* **PROMPT**
Each line of the listing that contains the word "their" is to be copied.

# # # #

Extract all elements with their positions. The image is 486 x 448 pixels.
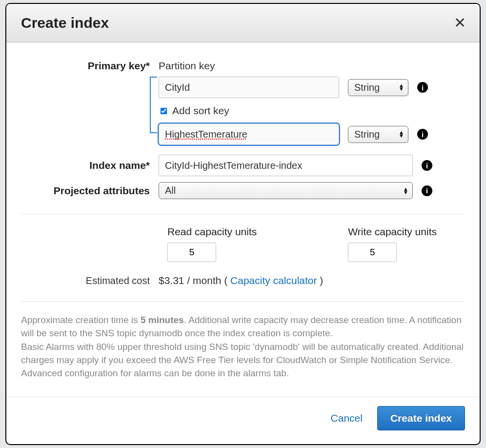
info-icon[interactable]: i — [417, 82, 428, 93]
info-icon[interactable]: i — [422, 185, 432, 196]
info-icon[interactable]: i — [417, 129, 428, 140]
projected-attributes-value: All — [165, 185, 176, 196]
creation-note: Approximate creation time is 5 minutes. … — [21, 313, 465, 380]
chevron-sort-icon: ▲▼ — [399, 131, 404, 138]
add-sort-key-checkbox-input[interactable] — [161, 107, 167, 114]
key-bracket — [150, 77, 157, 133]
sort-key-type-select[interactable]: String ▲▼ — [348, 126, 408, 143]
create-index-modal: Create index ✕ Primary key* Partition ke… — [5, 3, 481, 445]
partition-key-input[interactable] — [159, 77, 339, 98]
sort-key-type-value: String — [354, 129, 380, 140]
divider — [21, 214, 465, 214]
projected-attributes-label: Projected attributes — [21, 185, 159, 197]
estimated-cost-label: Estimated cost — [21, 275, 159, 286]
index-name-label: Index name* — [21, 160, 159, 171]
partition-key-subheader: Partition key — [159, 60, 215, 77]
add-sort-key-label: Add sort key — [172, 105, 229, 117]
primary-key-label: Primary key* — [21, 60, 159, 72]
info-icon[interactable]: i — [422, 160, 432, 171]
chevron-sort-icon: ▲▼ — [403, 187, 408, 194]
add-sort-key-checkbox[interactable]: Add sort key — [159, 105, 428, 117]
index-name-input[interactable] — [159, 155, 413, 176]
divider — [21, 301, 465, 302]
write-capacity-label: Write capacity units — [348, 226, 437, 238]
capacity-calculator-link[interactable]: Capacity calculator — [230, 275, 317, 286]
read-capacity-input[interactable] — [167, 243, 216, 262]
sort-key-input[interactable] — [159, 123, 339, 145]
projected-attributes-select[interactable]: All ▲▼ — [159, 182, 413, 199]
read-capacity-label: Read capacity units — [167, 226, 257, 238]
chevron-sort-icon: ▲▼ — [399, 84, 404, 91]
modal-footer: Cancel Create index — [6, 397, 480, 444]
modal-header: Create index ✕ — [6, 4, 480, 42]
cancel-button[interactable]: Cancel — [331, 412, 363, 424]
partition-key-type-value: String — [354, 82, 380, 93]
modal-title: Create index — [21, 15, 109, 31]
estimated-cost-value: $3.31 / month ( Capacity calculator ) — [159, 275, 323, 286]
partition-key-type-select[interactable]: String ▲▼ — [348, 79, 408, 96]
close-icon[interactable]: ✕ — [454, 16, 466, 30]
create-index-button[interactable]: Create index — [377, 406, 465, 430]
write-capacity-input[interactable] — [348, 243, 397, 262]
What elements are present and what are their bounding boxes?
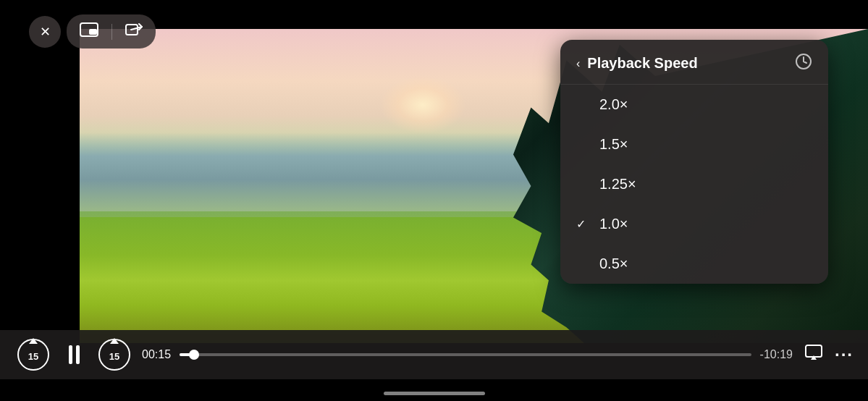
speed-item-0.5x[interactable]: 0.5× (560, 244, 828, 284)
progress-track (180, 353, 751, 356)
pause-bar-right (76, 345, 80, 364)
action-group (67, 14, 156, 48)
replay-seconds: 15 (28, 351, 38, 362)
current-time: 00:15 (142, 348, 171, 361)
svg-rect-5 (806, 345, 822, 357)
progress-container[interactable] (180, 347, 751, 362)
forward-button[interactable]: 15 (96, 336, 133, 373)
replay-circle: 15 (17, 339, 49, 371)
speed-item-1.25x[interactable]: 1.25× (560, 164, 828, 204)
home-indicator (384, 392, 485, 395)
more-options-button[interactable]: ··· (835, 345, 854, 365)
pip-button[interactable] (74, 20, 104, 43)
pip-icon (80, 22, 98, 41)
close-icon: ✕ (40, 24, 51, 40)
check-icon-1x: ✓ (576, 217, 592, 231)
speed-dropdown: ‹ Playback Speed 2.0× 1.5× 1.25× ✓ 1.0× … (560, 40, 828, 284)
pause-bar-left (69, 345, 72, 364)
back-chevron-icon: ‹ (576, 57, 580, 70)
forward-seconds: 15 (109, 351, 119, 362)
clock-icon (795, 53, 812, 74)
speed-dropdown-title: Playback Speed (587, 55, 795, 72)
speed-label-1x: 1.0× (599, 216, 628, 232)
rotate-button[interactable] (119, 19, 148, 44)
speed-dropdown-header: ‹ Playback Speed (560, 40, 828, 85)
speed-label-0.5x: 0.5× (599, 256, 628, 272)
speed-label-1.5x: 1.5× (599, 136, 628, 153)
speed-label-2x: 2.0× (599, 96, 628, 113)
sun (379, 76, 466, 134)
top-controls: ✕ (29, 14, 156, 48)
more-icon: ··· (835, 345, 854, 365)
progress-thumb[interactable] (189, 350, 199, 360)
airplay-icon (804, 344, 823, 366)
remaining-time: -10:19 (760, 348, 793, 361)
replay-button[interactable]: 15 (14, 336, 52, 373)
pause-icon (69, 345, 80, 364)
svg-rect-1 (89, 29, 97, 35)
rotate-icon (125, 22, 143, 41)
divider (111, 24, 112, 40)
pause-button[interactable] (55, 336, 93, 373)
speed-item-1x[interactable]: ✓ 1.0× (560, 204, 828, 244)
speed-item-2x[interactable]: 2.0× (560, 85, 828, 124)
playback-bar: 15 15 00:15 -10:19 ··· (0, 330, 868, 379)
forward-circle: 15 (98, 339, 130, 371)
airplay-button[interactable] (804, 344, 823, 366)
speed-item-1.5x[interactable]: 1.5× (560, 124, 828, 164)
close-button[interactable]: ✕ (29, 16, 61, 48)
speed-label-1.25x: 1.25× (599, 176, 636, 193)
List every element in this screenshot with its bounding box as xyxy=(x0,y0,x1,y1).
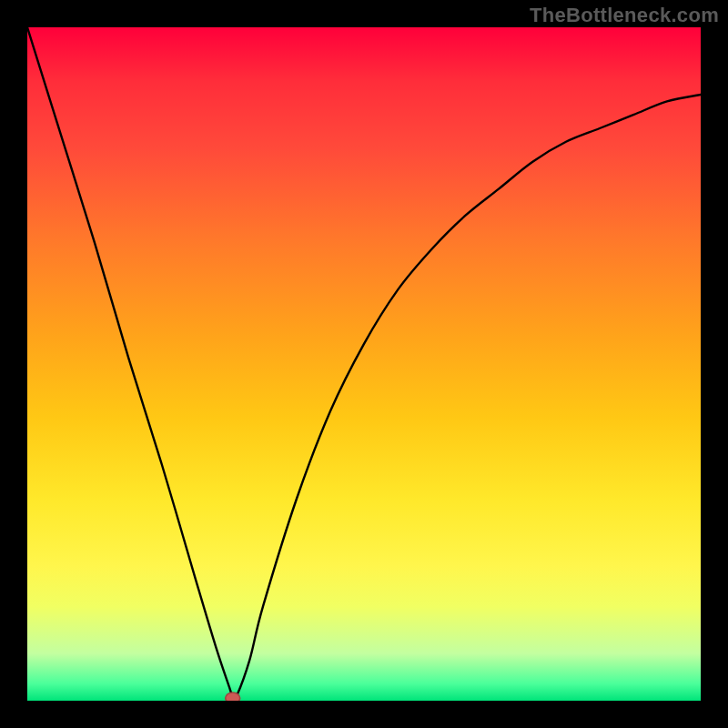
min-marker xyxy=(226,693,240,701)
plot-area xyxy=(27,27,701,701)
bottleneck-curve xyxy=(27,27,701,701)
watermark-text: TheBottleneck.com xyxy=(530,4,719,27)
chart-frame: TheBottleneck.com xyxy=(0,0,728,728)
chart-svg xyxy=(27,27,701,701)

# # # #

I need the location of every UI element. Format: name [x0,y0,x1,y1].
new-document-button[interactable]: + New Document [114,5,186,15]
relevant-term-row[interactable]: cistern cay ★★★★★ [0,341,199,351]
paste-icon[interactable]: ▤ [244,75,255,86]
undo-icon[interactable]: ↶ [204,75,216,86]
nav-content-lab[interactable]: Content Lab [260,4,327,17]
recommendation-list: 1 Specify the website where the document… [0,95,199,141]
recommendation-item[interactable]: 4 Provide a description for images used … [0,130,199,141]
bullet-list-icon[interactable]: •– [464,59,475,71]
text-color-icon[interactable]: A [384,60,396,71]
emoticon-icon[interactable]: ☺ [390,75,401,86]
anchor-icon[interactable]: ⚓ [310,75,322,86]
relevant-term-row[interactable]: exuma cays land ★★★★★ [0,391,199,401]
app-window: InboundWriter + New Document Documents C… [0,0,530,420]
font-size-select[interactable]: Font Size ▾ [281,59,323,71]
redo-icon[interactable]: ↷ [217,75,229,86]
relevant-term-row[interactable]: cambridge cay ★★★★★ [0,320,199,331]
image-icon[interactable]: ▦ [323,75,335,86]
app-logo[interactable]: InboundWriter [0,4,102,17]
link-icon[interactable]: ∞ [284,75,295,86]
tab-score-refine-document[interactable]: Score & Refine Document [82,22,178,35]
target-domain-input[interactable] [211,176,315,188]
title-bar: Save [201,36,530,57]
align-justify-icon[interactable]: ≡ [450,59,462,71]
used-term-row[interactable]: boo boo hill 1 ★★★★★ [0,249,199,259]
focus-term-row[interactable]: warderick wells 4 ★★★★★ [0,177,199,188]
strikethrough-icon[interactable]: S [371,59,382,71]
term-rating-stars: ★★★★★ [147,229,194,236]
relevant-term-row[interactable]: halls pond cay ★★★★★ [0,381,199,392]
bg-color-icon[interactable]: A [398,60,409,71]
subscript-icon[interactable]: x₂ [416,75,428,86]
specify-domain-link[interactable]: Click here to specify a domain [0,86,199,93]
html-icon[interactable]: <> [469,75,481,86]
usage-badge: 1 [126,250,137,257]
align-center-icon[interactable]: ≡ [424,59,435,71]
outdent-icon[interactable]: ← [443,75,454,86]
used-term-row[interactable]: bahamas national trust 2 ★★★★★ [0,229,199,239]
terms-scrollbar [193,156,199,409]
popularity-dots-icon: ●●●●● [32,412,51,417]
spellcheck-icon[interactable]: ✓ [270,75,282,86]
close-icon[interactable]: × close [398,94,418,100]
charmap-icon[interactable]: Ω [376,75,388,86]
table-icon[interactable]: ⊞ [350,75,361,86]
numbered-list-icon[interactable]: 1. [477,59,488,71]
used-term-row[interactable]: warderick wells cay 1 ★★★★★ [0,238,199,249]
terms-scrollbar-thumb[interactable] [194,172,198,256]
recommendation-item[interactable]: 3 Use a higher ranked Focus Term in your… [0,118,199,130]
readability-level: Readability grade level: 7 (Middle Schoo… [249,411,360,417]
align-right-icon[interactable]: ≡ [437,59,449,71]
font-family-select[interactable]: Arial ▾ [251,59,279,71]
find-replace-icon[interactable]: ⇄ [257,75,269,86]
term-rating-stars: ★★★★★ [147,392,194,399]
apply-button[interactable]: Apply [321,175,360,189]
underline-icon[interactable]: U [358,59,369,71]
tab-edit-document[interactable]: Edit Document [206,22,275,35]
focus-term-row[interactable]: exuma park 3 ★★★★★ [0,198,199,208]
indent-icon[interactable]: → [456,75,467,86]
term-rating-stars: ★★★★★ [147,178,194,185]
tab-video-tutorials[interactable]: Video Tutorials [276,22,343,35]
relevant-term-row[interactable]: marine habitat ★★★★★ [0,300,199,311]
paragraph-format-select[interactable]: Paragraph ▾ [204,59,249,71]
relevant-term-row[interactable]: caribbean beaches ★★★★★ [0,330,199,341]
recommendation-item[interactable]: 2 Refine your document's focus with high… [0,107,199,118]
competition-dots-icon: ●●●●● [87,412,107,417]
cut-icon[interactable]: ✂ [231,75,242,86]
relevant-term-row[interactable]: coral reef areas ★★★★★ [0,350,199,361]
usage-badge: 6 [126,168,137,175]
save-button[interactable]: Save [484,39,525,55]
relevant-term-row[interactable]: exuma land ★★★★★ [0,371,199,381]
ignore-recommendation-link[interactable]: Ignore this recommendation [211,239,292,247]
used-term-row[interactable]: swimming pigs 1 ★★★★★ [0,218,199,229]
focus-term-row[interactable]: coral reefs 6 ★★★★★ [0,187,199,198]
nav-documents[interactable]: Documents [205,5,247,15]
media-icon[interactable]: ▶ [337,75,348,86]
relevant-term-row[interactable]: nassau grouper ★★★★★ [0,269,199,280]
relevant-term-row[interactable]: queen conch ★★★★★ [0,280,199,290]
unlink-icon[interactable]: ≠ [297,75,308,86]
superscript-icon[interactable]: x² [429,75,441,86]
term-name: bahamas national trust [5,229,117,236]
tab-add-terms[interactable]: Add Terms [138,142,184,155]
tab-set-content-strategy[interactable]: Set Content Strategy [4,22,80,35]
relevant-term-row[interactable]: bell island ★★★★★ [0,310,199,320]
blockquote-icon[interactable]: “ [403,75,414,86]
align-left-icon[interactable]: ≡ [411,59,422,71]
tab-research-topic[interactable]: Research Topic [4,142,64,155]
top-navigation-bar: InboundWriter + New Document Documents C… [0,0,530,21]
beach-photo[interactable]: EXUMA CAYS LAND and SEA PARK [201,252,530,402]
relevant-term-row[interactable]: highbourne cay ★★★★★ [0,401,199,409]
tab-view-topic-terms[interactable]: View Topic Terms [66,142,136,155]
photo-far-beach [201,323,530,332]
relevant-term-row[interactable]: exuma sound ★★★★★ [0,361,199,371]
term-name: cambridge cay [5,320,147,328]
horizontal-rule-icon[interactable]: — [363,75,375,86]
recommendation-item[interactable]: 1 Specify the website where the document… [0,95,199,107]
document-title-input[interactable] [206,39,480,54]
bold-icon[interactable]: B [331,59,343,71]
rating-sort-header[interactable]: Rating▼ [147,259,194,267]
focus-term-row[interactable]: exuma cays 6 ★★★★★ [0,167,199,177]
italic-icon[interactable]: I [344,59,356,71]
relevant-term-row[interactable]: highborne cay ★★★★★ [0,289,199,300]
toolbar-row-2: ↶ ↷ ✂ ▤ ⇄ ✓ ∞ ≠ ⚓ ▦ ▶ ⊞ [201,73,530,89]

# # # #

* **COMPLETED TASK**
Extract all elements with their positions. The image is 486 x 448 pixels.
What elements are present and what are their bounding boxes?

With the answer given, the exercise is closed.